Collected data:
<<<<

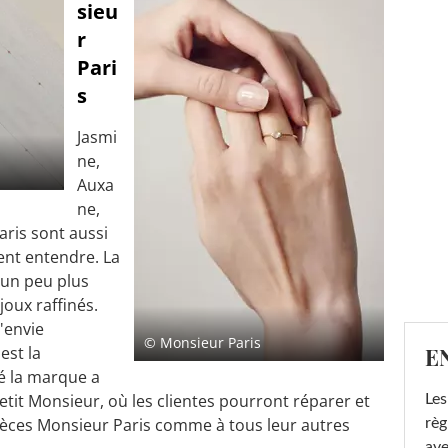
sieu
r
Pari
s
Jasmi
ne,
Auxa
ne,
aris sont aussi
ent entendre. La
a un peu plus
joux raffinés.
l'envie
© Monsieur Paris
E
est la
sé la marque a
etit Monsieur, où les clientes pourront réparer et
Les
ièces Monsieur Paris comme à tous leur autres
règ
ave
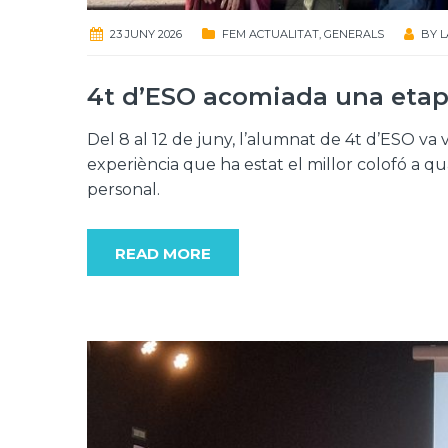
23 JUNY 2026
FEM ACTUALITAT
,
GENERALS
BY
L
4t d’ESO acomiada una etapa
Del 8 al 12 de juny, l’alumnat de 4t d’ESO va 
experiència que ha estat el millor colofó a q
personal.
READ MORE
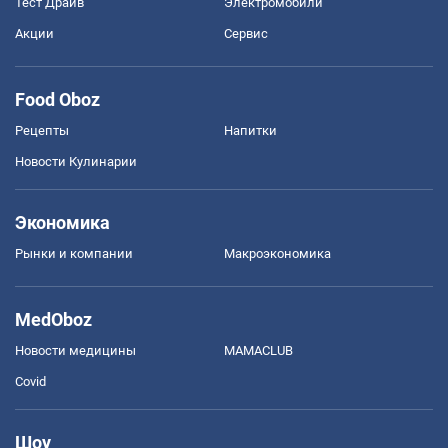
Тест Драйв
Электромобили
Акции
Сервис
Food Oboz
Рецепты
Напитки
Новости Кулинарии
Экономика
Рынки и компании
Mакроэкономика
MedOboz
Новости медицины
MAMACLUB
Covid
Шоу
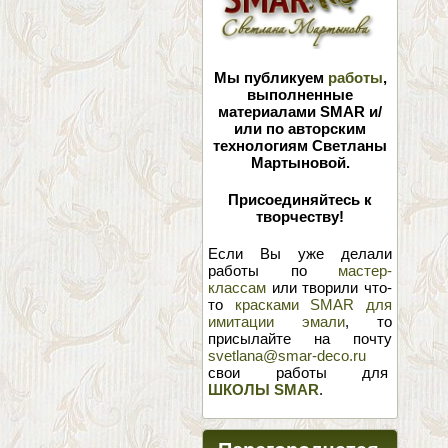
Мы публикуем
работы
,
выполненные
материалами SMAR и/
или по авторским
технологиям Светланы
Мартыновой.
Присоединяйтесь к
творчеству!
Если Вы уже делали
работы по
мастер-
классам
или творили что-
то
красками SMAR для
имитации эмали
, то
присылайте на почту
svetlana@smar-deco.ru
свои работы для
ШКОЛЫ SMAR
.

>>>>

EXERCISE DIRECTIONS: Across the records above, show each line containing the word "Новости".

ANSWER SPACE:
Новости Кулинарии
Новости медицины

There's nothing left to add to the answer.